An exploration of the missing data mechanism in an Internet based smoking cessation trial
1 , MRC Biostatistics Unit, Cambridge, UK
2 Behavioural Science Group, Institute of Public Health, University of Cambridge, Cambridge, UK
BMC Medical Research Methodology 2012, 12:157 doi:10.1186/1471-2288-12-157Published: 15 October 2012
Missing outcome data are very common in smoking cessation trials. It is often assumed that all such missing data are from participants who have been unsuccessful in giving up smoking (“missing=smoking”). Here we use data from a recent Internet based smoking cessation trial in order to investigate which of a set of a priori chosen baseline variables are predictive of missingness, and the evidence for and against the “missing=smoking” assumption.
We use a selection model, which models the probability that the outcome is observed given the outcome and other variables. The selection model includes a parameter for which zero indicates that the data are Missing at Random (MAR) and large values indicate “missing=smoking”. We examine the evidence for the predictive power of baseline variables in the context of a sensitivity analysis. We use data on the number and type of attempts made to obtain outcome data in order to estimate the association between smoking status and the missing data indicator.
We apply our methods to the iQuit smoking cessation trial data. From the sensitivity analysis, we obtain strong evidence that older participants are more likely to provide outcome data. The model for the number and type of attempts to obtain outcome data confirms that age is a good predictor of missing data. There is weak evidence from this model that participants who have successfully given up smoking are more likely to provide outcome data but this evidence does not support the “missing=smoking” assumption. The probability that participants with missing outcome data are not smoking at the end of the trial is estimated to be between 0.14 and 0.19.

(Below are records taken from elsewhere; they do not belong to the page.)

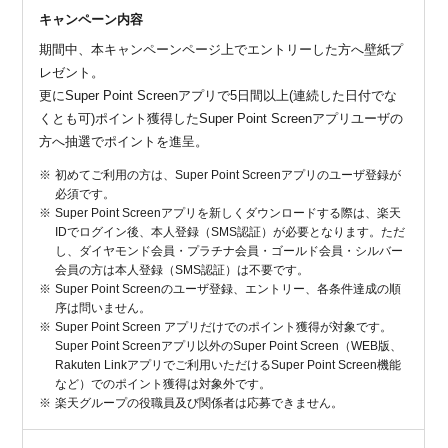
キャンペーン内容
期間中、本キャンペーンページ上でエントリーした方へ壁紙プ
レゼント。
更にSuper Point Screenアプリで5日間以上(連続した日付でな
くとも可)ポイント獲得したSuper Point Screenアプリユーザの
方へ抽選でポイントを進呈。
初めてご利用の方は、Super Point Screenアプリのユーザ登録が
必須です。
Super Point Screenアプリを新しくダウンロードする際は、楽天
IDでログイン後、本人登録（SMS認証）が必要となります。ただ
し、ダイヤモンド会員・プラチナ会員・ゴールド会員・シルバー
会員の方は本人登録（SMS認証）は不要です。
Super Point Screenのユーザ登録、エントリー、各条件達成の順
序は問いません。
Super Point Screen アプリだけでのポイント獲得が対象です。
Super Point Screenアプリ以外のSuper Point Screen（WEB版、
Rakuten Linkアプリでご利用いただけるSuper Point Screen機能
など）でのポイント獲得は対象外です。
楽天グループの役職員及び関係者は応募できません。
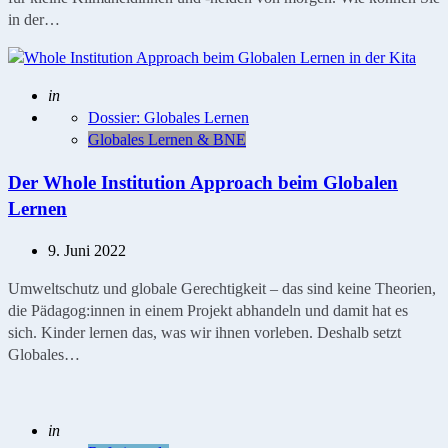
in der…
Geschrieben
in
Dossier: Globales Lernen
Globales Lernen & BNE
Der Whole Institution Approach beim Globalen
Lernen
9. Juni 2022
Umweltschutz und globale Gerechtigkeit – das sind keine Theorien,
die Pädagog:innen in einem Projekt abhandeln und damit hat es
sich. Kinder lernen das, was wir ihnen vorleben. Deshalb setzt
Globales…
Geschrieben
in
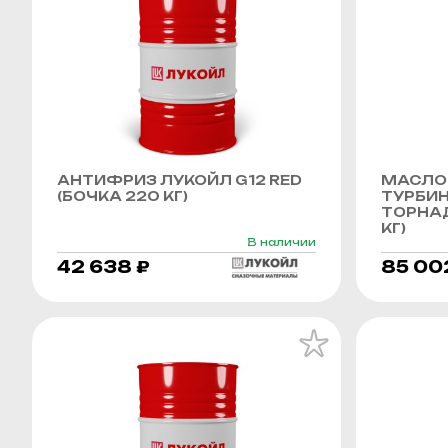
АНТИФРИЗ ЛУКОЙЛ G12 RED
МАСЛО
(БОЧКА 220 КГ)
ТУРБИ
ТОРНАД
КГ)
В наличии
42 638 ₽
85 00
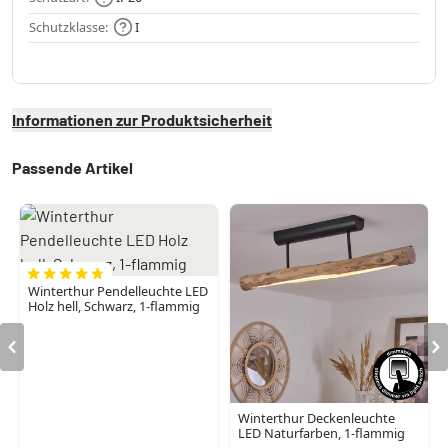
Schutzklasse:
I
Informationen zur Produktsicherheit
Passende Artikel
Winterthur Pendelleuchte LED
Holz hell, Schwarz, 1-flammig
Winterthur Deckenleuchte
LED Naturfarben, 1-flammig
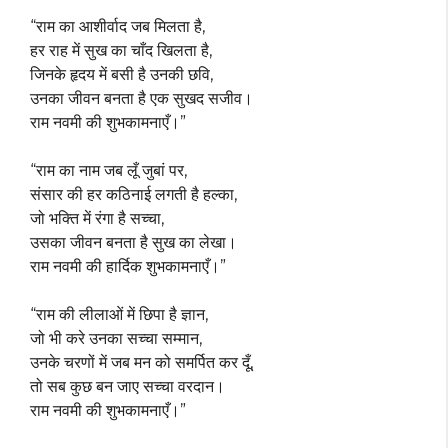
“राम का आशीर्वाद जब मिलता है,
हर राह में सुख का चाँद खिलता है,
जिनके हृदय में बसी है उनकी छवि,
उनका जीवन बनता है एक सुखद सजीव।
राम नवमी की शुभकामनाएँ।”
“राम का नाम जब लूँ जुबां पर,
संसार की हर कठिनाई लगती है हल्का,
जो भक्ति में रंगा है सच्चा,
उसका जीवन बनता है सुख का लेखा।
राम नवमी की हार्दिक शुभकामनाएँ।”
“राम की लीलाओं में छिपा है ज्ञान,
जो भी करे उनका सच्चा सम्मान,
उनके चरणों में जब मन को समर्पित कर दूँ,
तो सब कुछ बन जाए सच्चा वरदान।
राम नवमी की शुभकामनाएँ।”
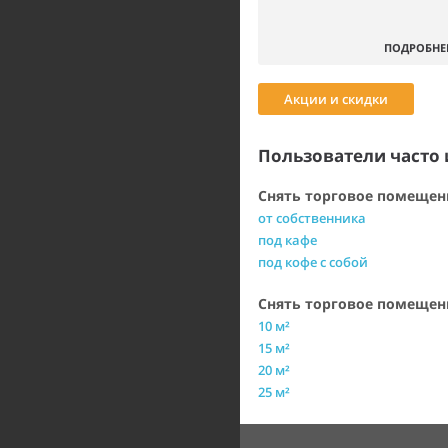
ПОДРОБНЕ
Акции и скидки
Пользователи часто 
Снять торговое помещени
от собственника
под кафе
под кофе с собой
Снять торговое помеще
10 м²
15 м²
20 м²
25 м²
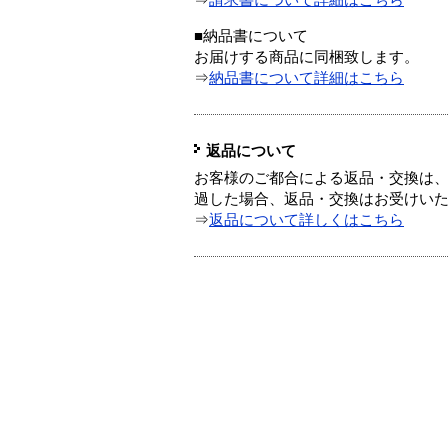
⇒
請求書について詳細はこちら
■納品書について
お届けする商品に同梱致します。
⇒
納品書について詳細はこちら
返品について
お客様のご都合による返品・交換は、
過した場合、返品・交換はお受けい
⇒
返品について詳しくはこちら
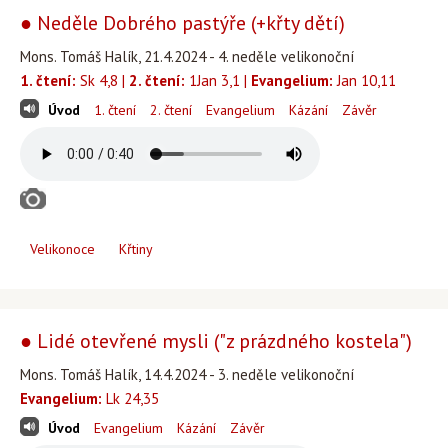
● Neděle Dobrého pastýře (+křty dětí)
Mons. Tomáš Halík, 21.4.2024 - 4. neděle velikonoční
1. čtení:
Sk 4,8 |
2. čtení:
1Jan 3,1 |
Evangelium:
Jan 10,11
Úvod
1. čtení
2. čtení
Evangelium
Kázání
Závěr
Velikonoce
Křtiny
● Lidé otevřené mysli ("z prázdného kostela")
Mons. Tomáš Halík, 14.4.2024 - 3. neděle velikonoční
Evangelium:
Lk 24,35
Úvod
Evangelium
Kázání
Závěr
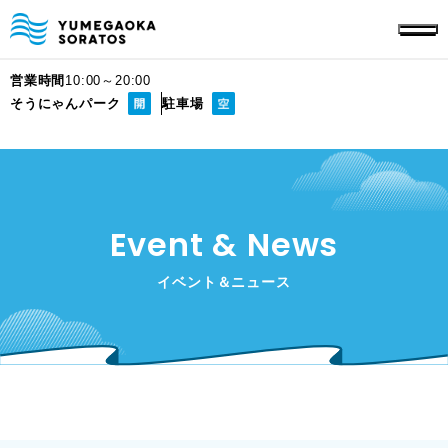
営業時間
10:00～20:00
そうにゃんパーク
駐車場
Event & News
イベント＆ニュース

Those conducting smoking cessation trials, and wishing to perform an analysis that assumes the data are MAR, should collect and incorporate baseline variables into their models that are thought to be good predictors of missing data in order to make this assumption more plausible. However they should also consider the possibility of Missing Not at Random (MNAR) models that make or allow for less extreme assumptions than “missing=smoking”.